--- TRY IT ---
Which of the lines below include "Arab"? Each one should be copied out.

+ + +

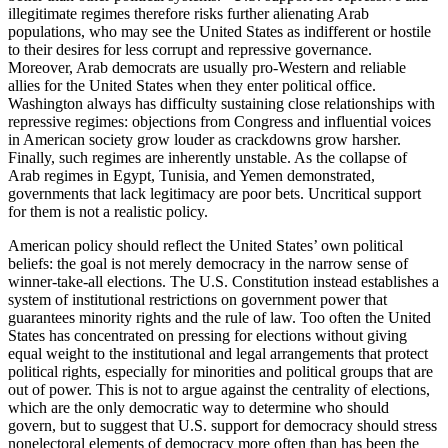
illegitimate regimes therefore risks further alienating Arab
populations, who may see the United States as indifferent or hostile
to their desires for less corrupt and repressive governance.
Moreover, Arab democrats are usually pro-Western and reliable
allies for the United States when they enter political office.
Washington always has difficulty sustaining close relationships with
repressive regimes: objections from Congress and influential voices
in American society grow louder as crackdowns grow harsher.
Finally, such regimes are inherently unstable. As the collapse of
Arab regimes in Egypt, Tunisia, and Yemen demonstrated,
governments that lack legitimacy are poor bets. Uncritical support
for them is not a realistic policy.
American policy should reflect the United States’ own political
beliefs: the goal is not merely democracy in the narrow sense of
winner-take-all elections. The U.S. Constitution instead establishes a
system of institutional restrictions on government power that
guarantees minority rights and the rule of law. Too often the United
States has concentrated on pressing for elections without giving
equal weight to the institutional and legal arrangements that protect
political rights, especially for minorities and political groups that are
out of power. This is not to argue against the centrality of elections,
which are the only democratic way to determine who should
govern, but to suggest that U.S. support for democracy should stress
nonelectoral elements of democracy more often than has been the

+ + +

--- REPLY TO THE TASK ---
illegitimate regimes therefore risks further alienating Arab
Moreover, Arab democrats are usually pro-Western and reliable
Arab regimes in Egypt, Tunisia, and Yemen demonstrated,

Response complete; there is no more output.